When it turns political, the American arts scene sometimes descends into such heavy-handed didacticism that it can make Ayn Rand seem as frolicsome as P.G. Wodehouse. So it is a delight to report that the Virginia Political Repertory's production of "Special Session: Redistricting" avoids this trap, and instead delivers keen observations on homo politicus.
The script cleverly weaves two seemingly unrelated plot lines: congressional redistricting and judicial appointments. These might seem unlikely topics for compelling drama, but in the deft hands of the cast they become powerful vehicles for exploring the contradictions of contemporary governance and the foibles of the political class.
The play's main action transpires over the course of a single day, during which the Virginia General Assembly convenes, ostensibly to take up a congressional redistricting plan ordered by the federal courts. The Republicans, who control the legislature, want to tinker with the current plan just enough for it to receive judicial approval. The Democrats, frustrated by gerrymandering that has kept them from holding more congressional seats, want to throw out the whole shebang and create a plan that will give them representation proportional to their numbers.
Such a shopworn storyline could sink the heart of any veteran theater-goer, were it not for the shocking turn it takes near the end. And before we get to that we are treated to another drama: the fight to fill a seat on the Virginia Supreme Court. Jane Marum Roush has few lines to recite as The Woman Scorned once she is named to the post by Virginia's governor, played by Terry McAuliffe. The Republicans, led by the deliciously wicked Bill Howell in his role as Speaker of the House, refuse to confirm her appointment despite her obvious qualifications. It soon becomes clear they are miffed that the governor did not adequately consult them first, as required by protocol, and they threaten to spike her nomination as revenge for the Governor calling them into session before their judicial appeals in the redistricting case had run their course.

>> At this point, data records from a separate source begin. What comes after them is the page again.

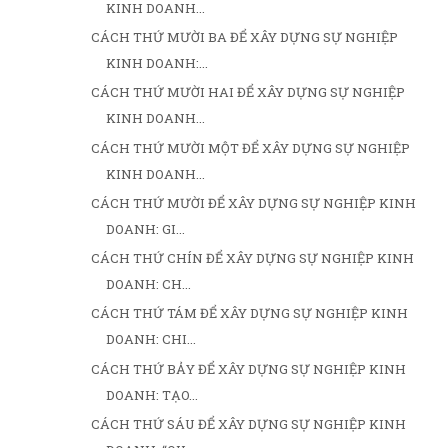
KINH DOANH...
CÁCH THỨ MƯỜI BA ĐỂ XÂY DỰNG SỰ NGHIỆP
KINH DOANH:...
CÁCH THỨ MƯỜI HAI ĐỂ XÂY DỰNG SỰ NGHIỆP
KINH DOANH...
CÁCH THỨ MƯỜI MỘT ĐỂ XÂY DỰNG SỰ NGHIỆP
KINH DOANH...
CÁCH THỨ MƯỜI ĐỂ XÂY DỰNG SỰ NGHIỆP KINH
DOANH: GI...
CÁCH THỨ CHÍN ĐỂ XÂY DỰNG SỰ NGHIỆP KINH
DOANH: CH...
CÁCH THỨ TÁM ĐỂ XÂY DỰNG SỰ NGHIỆP KINH
DOANH: CHI...
CÁCH THỨ BẢY ĐỂ XÂY DỰNG SỰ NGHIỆP KINH
DOANH: TẠO...
CÁCH THỨ SÁU ĐỂ XÂY DỰNG SỰ NGHIỆP KINH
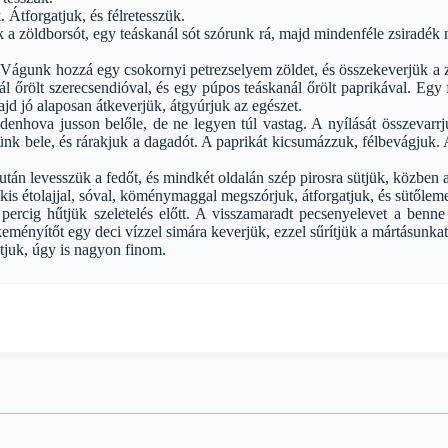
. Átforgatjuk, és félretesszük.
zöldborsót, egy teáskanál sót szórunk rá, majd mindenféle zsiradék né
k. Vágunk hozzá egy csokornyi petrezselyem zöldet, és összekeverjük a
ál őrölt szerecsendióval, és egy púpos teáskanál őrölt paprikával. Egy
jd jó alaposan átkeverjük, átgyúrjuk az egészet.
ndenhova jusson belőle, de ne legyen túl vastag. A nyílását összevarr
öntünk bele, és rárakjuk a dagadót. A paprikát kicsumázzuk, félbevágj
zután levesszük a fedőt, és mindkét oldalán szép pirosra sütjük, közben
 étolajjal, sóval, köménymaggal megszórjuk, átforgatjuk, és sütőlemezr
ercig hűtjük szeletelés előtt. A visszamaradt pecsenyelevet a benne 
eményítőt egy deci vízzel simára keverjük, ezzel sűrítjük a mártásunkat
atjuk, úgy is nagyon finom.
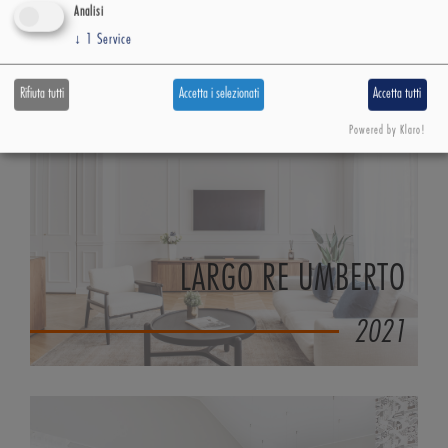
Analisi
2021
↓
1
Service
Rifiuta tutti
Accetta i selezionati
Accetta tutti
Powered by Klaro!
LARGO RE UMBERTO
2021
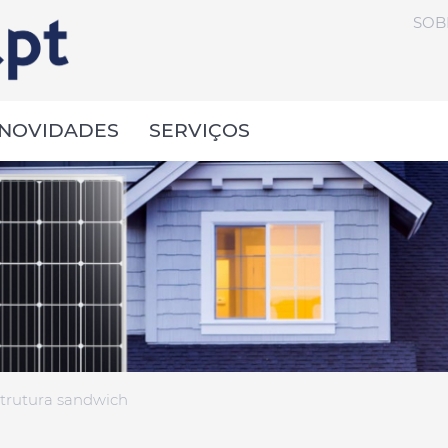
SOB
NOVIDADES
SERVIÇOS
trutura sandwich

In a clever bit of staging, the production takes place amid the Jeffersonian splendor of the state's capital grounds; the contrast between the high ideals embodied in the grounds and their architecture on the one hand, and the petty bickering of the dramatis personae on the other, could not be more explicit if it were spelled out in supertitles. The costume design is also pitch-perfect: The actors and actresses are done up in bland, off-the-rack suits and sensible shoes that say "What an honor and a delight it is to be here to speak to the Chamber of Commerce today" on the outside, while screaming silently on the inside.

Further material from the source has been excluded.